Sono solo parolette

“Le parole hanno il valore che dà loro chi le ascolta”, scriveva Giovanni Verga in Eros. In un periodo in cui l’abuso delle parole sta nuovamente cedendo il passo all’abuso di immagini (e il mondo digitale, social – socialite e interconnesso ne è evidenza), ricordare che parolieri come Verga o come Pirandello (“Ma che colpa abbiamo, io e voi, se le parole, per sé, sono vuote”) “svuotavano” di importanza il loro principale strumento di lavoro rende per assurdo l’importanza di come la comunicazione invece “infarcisca” termini e suoni di significati altri, diversi, discutibili.
Parliamo quindi di chilometro zero, ad esempio. Favorire il consumo di prodotti alimentari vicini è un modus operandi universalmente riconosciuto di buon senso, ma appannaggio di una parte della società che si definisce “buona e sensibile” perché sensibile ai temi ambientali “più di altri”. Ok, ma anche di un tale Beppe Grillo a inizio frequentazioni con la Casaleggio Associati, che di monologhi sui camion che fanno il giro d’Italia e d’Europa mezzi scarichi per portare avanti e indietro cibo ne ha fatti parecchi, facendo proseliti che sarebbero poi diventati Movimento. Ora che il lessico è globalmente cambiato si parla di sostenibilità alimentare. Cose di sinistra, qualcuno sosterrebbe (ho letto deliri sui social indescrivibili, ma poi ci arriviamo), ma in realtà argomenti e argomentazioni facilmente condivisibili e urgenti da affrontare (a prescindere dall’opinione politica). Un esempio? Il pesce dei nostri mari sta finendo: io l’ho appreso seguendo Fabio Siniscalchi di Oceanus Onlus che mi ha aperto un mondo sulla pesca sostenibile e sulle ricette in base alla stagionalità dei nostri bacini di pesca. Come fai a non condividere quindi la preoccupazione di un futuro in cui i nostri mari saranno vuoti? Per non parlare dei nostri prodotti e dell’atavico problema di un made in Italy che spesso tormenta i produttori italiani depauperati da tale titolo in funzione di altri imprenditori sempre italiani che con maggiore facilità appongono il bollino di qualità “chiudendo solamente” processi o importando prodotti di dubbia italianità? E perché non finire ribadendo la necessità di politiche che tutelino gli imprenditori italiani o ricordare dei rincari che le paste 100% grano italiano hanno subito a causa della guerra in Ucraina (e non per i rincari energetici)?

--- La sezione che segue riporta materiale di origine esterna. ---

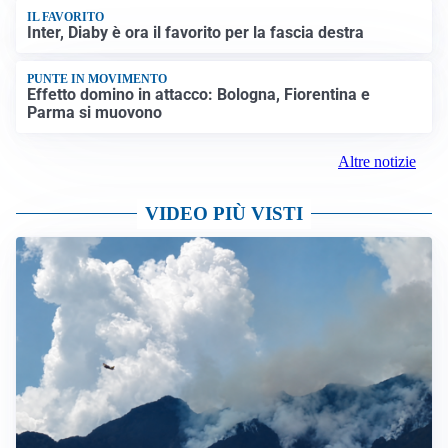
IL FAVORITO
Inter, Diaby è ora il favorito per la fascia destra
PUNTE IN MOVIMENTO
Effetto domino in attacco: Bologna, Fiorentina e
Parma si muovono
Altre notizie
VIDEO PIÙ VISTI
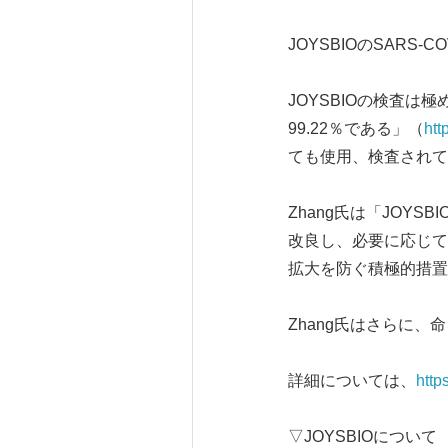
JOYSBIOのSARS
JOYSBIOの検査は
99.22％である」（
htt
ても使用、検査されて
Zhang氏は「JOY
改良し、必要に応じて
拡大を防ぐ積極的措置
Zhang氏はさらに、
詳細については、
http
▽JOYSBIOについて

Chilometro zero, sostenibilità alimentare, tutela del made in Italy (a tavola) sono termini belli, così come l’accesso di ogni uomo (e comunità) a un cibo sufficiente (“sicurezza alimentare”) e “sano e culturalmente appropriato”. Ma se li chiamiamo “Sovranità Alimentare” per far contenti i sovranisti votanti a destra alle ultime elezioni (perché francesismi e termini d’importazione a parte di quello si parla) diventano concetti astrusi, condannabili, arzigogolati, da mettere alla berlina. Sono solo parolette, per parafrasare Edoardo Bennato: il vuoto che diventa pura propaganda, a cui si vuole dare un peso eccessivo. Della sovranità alimentare si è fatta beffe anche Laura Boldrini: l’ex presidente della Camera si è messa a ridere sui social parlando di “ananas” da mettere al bando, salvo poi ritornare a twittare dopo qualche giorno sulla solita disuguaglianza di genere declinata nel lessico (e nelle scelte di parole) della leader di Fratelli d’Italia e Presidente del Consiglio Giorgia Meloni. In un’apoteosi di maschili e femminili che non cambiano di una virgola lo stato delle cose, al pari dello schwa, si dice anche che sarebbe corretto parlare di Fratelli e Sorelle d’Italia. Perché non fratelli, sorelle e non binari d’Italia? Ma ormai non attacca più: sono solo parolette, a sinistra e a destra. Il gioco è pressappoco uguale e la gente inizia a comprenderlo, e stufarsene.